== Segment start ==

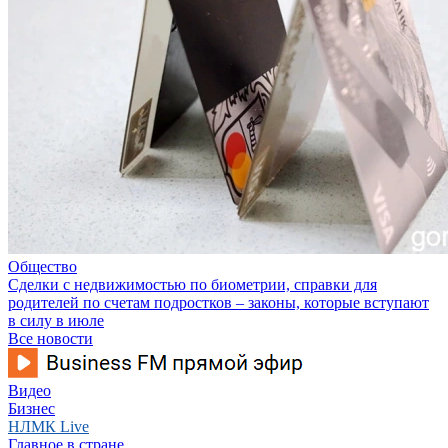
Общество
Сделки с недвижимостью по биометрии, справки для
родителей по счетам подростков – законы, которые вступают
в силу в июле
Все новости
Видео
Бизнес
НЛМК Live
Главное в стране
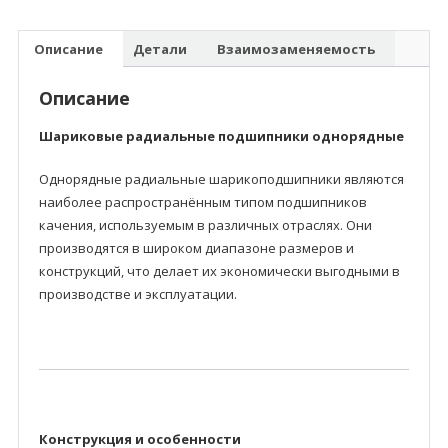
Описание
Детали
Взаимозаменяемость
Описание
Шариковые радиальные подшипники однорядные
Однорядные радиальные шарикоподшипники являются
наиболее распространённым типом подшипников
качения, используемым в различных отраслях. Они
производятся в широком диапазоне размеров и
конструкций, что делает их экономически выгодными в
производстве и эксплуатации.
Конструкция и особенности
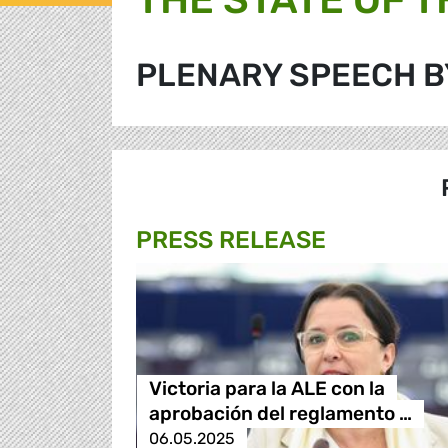
PLENARY SPEECH B
PRESS RELEASE
Victoria para la ALE con la
aprobación del reglamento …
06.05.2025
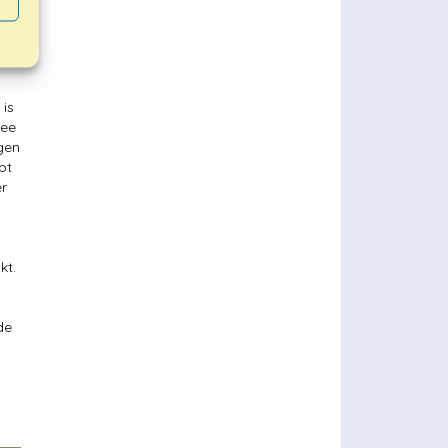
 is
mee
ggen
bt
er
kt.
de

== Segment end ==

> [Aim of the exercise]: Word for word, repeat all the data, but not its images.

> [Solution to this problem]:
Общество
Сделки с недвижимостью по биометрии, справки для
родителей по счетам подростков – законы, которые вступают
в силу в июле
Все новости
Видео
Бизнес
НЛМК Live
Главное в стране
Описание
Детали
Взаимозаменяемость
Описание
Шариковые радиальные подшипники однорядные
Однорядные радиальные шарикоподшипники являются
наиболее распространённым типом подшипников
качения, используемым в различных отраслях. Они
производятся в широком диапазоне размеров и
конструкций, что делает их экономически выгодными в
производстве и эксплуатации.
Конструкция и особенности
PLENARY SPEECH B
PRESS RELEASE
Victoria para la ALE con la
aprobación del reglamento …
06.05.2025
 is
mee
ggen
bt
er
kt.
de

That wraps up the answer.